What this task involves
Your task is to copy the lines from the line containing "melena, sedangkan darah" through the end of the listing below, both included, without any pictures.

BEGIN

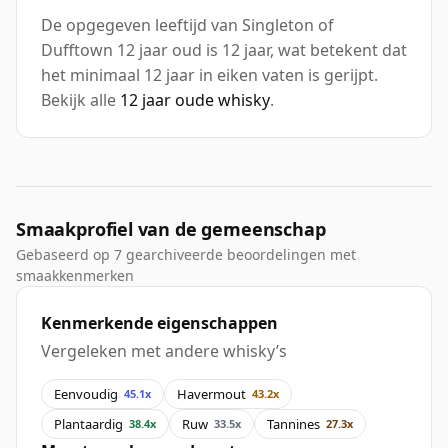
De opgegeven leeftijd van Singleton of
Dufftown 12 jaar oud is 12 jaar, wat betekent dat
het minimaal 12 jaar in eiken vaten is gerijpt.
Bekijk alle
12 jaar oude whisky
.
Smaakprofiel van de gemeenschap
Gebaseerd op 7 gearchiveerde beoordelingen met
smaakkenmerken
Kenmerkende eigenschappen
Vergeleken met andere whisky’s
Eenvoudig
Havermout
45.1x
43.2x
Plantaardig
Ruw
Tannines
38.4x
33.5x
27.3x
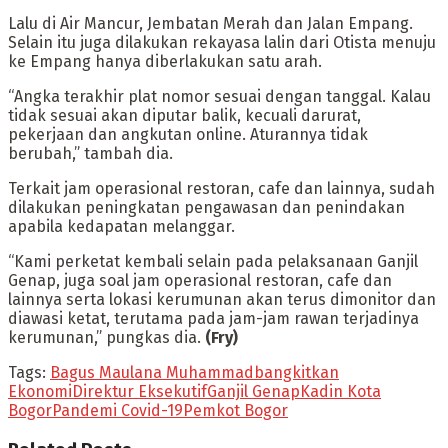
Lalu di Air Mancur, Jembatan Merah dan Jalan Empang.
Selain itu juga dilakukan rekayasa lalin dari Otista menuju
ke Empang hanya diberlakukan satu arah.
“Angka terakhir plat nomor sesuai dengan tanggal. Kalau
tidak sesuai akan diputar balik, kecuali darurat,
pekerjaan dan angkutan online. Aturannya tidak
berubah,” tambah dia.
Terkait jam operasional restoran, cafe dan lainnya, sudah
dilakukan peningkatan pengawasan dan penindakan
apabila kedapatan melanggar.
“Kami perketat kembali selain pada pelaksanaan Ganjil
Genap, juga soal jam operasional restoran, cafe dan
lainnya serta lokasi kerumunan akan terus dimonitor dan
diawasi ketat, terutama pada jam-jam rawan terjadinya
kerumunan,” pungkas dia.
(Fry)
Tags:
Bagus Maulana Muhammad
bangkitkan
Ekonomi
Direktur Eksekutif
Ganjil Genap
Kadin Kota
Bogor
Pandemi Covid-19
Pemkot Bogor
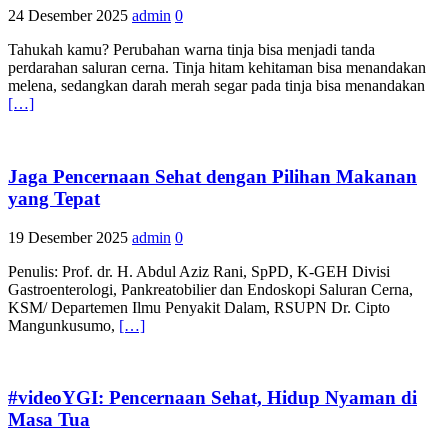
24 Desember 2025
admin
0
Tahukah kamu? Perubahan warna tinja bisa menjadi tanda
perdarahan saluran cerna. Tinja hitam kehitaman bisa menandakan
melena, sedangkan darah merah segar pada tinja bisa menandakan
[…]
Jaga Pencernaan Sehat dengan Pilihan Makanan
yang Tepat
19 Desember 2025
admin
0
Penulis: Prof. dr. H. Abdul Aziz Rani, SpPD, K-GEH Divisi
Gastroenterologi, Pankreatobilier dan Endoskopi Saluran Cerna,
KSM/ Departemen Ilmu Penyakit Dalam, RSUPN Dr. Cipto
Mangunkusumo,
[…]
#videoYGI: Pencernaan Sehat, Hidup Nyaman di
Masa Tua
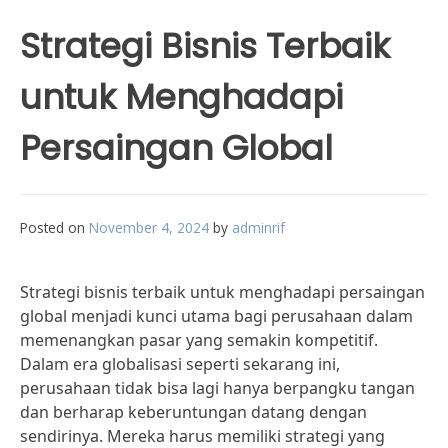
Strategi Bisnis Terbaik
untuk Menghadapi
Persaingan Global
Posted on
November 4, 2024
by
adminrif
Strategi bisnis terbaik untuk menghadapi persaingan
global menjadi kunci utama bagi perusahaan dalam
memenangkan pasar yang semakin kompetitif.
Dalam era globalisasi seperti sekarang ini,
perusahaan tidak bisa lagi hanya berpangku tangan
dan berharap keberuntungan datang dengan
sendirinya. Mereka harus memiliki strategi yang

END

Exercise answer
melena, sedangkan darah merah segar pada tinja bisa menandakan
[…]
Jaga Pencernaan Sehat dengan Pilihan Makanan
yang Tepat
19 Desember 2025
admin
0
Penulis: Prof. dr. H. Abdul Aziz Rani, SpPD, K-GEH Divisi
Gastroenterologi, Pankreatobilier dan Endoskopi Saluran Cerna,
KSM/ Departemen Ilmu Penyakit Dalam, RSUPN Dr. Cipto
Mangunkusumo,
[…]
#videoYGI: Pencernaan Sehat, Hidup Nyaman di
Masa Tua
Strategi Bisnis Terbaik
untuk Menghadapi
Persaingan Global
Posted on
November 4, 2024
by
adminrif
Strategi bisnis terbaik untuk menghadapi persaingan
global menjadi kunci utama bagi perusahaan dalam
memenangkan pasar yang semakin kompetitif.
Dalam era globalisasi seperti sekarang ini,
perusahaan tidak bisa lagi hanya berpangku tangan
dan berharap keberuntungan datang dengan
sendirinya. Mereka harus memiliki strategi yang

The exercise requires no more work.